Fortune Cookie History

A grad student from Kanagawa University may have cracked the great riddle of Asian cuisine: the origin of the Fortune Cookie! As the NY Times reports, the original fortune cookies may have been produced by Kyoto-area confectioners in the late 1800s.1 The practice — and the distinctive iron grills used to make the sembei crackers, which are part of the historical puzzle — spread to Japanese-owned Chop Suey houses in San Francisco.2 From there, Chinese-owned restaurants began to offer them, and Chinese-owned bakeries supplied them.

Then came WWII, which changed everything.

Ms. Nakamachi is still unsure how exactly fortune cookies made the jump to Chinese restaurants. But during the 1920s and 1930s, many Japanese immigrants in California owned chop suey restaurants, which served Americanized Chinese cuisine. The Umeya bakery distributed fortune cookies to well over 100 such restaurants in southern and central California.

Early on, Chinese-owned restaurants discovered the cookies, too. Ms. Nakamachi speculates that Chinese-owned manufacturers began to take over fortune cookie production during World War II, when Japanese bakeries all over the West Coast closed as Japanese-Americans were rounded up and sent to internment camps.

Mr. Wong pointed out: “The Japanese may have invented the fortune cookie. But the Chinese people really explored the potential of the fortune cookie. It’s Chinese-American culture. It only happens here, not in China.”

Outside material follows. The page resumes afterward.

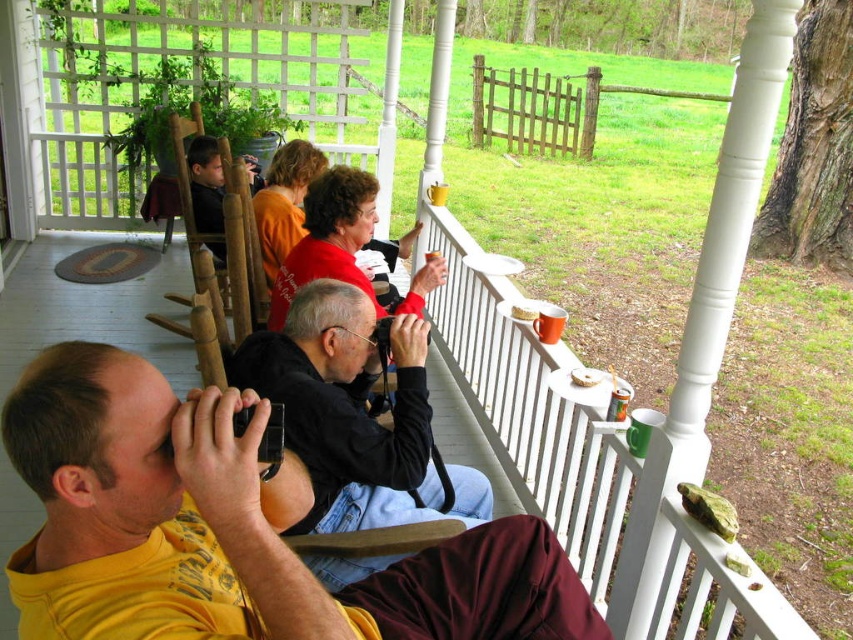 You are standing on the porch and want to walk from point A to point B. The coordinates for point A are point (x=286, y=333) and point B are point (x=245, y=262). Since you want to reach point B quickly, should you walk towards the direction of the person in the yellow shirt or the person in black?

Point (x=286, y=333) is in front of point (x=245, y=262). Therefore, to reach point B quickly, you should walk towards the direction of the person in black.

You are a photographer on the porch. You need to place a white crumbly cake at upper center on a surface that can support its weight. Which object from the scene can you use, considering the black matte jacket at center is larger in size?

The black matte jacket at center has a larger size compared to white crumbly cake at upper center, so it can support the cake as a surface. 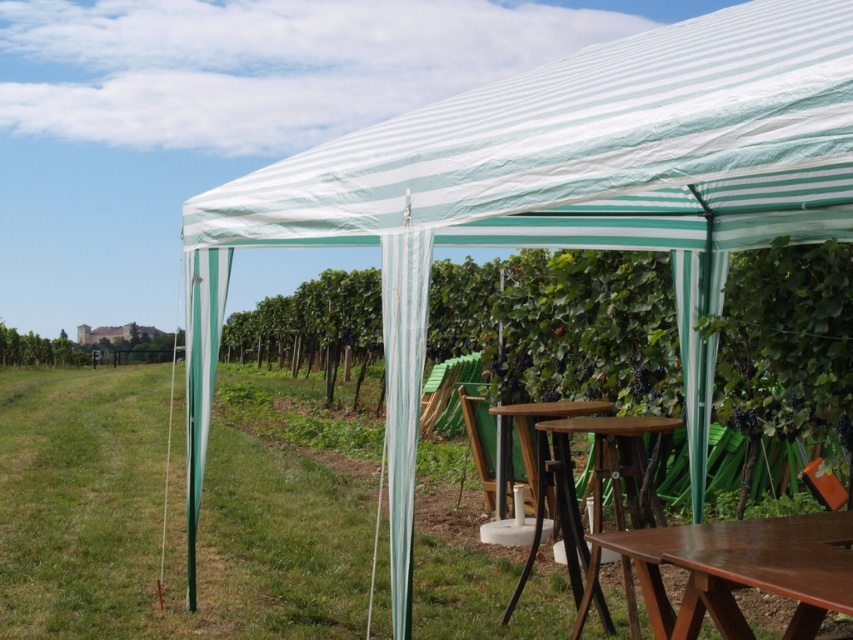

The war also served to popularize the fortune cookie

they were encountered by military personnel on the way back from the Pacific Theater. When these veterans returned home, they would ask their local Chinese restaurants why they didn’t serve fortune cookies as the San Francisco restaurants did.

The cookies rapidly spread across the country. By the late 1950s, an estimated 250 million fortune cookies were being produced each year by dozens of small Chinese bakeries and fortune cookie companies. One of the larger outfits was Lotus Fortune in San Francisco, whose founder, Edward Louie, invented an automatic fortune cookie machine. By 1960, fortune cookies had become such a mainstay of American culture that they were used in two presidential campaigns: Adlai Stevenson’s and Stuart Symington’s.

It’s such an American tale. It’s all there: entrepreneurship, food, racism, migration, war, marketing, invention, industrialization and orientalism.3 I can’t wait to tell my students.

(Crossposted, of course)


  1. I’m immediately reminded of the rickshaw, which everyone associates with China but which was actually invented as the jinrikisha in Japan at the opening of the Meiji era. There is evidence in the Times article going back to the early 1800s, though.  

  2. Japanese in North America were much more likely to be from Kansai than Japanese in Hawai’i  

  3. Also the obsession with national origins, Japanese-Chinese competition, the value of open archives, the historiography of food culture and the power of media to shape a historical finding.  

3 Comments

  1. In Iris Cheng’s book “Chinese Immigrant’s in America, A Narrative history,” there is a different story about the fortune cook history. I don’t know which story is more actual. However, history is written by human and is, in some cases, mistaken or twisted. As Hessler says in his book that the ones were written might be need to leave out, and the ones that left out might be more important. Who knows?

  2. I think I have Chang’s book in my office somewhere: I’ll check it out. From her other work, though, I can say that she was more journalistic than historical in her approach to sources, and got into trouble because of it. The evidence presented in the NY Times article seems quite substantial, though, and matches what I know about the migration patterns.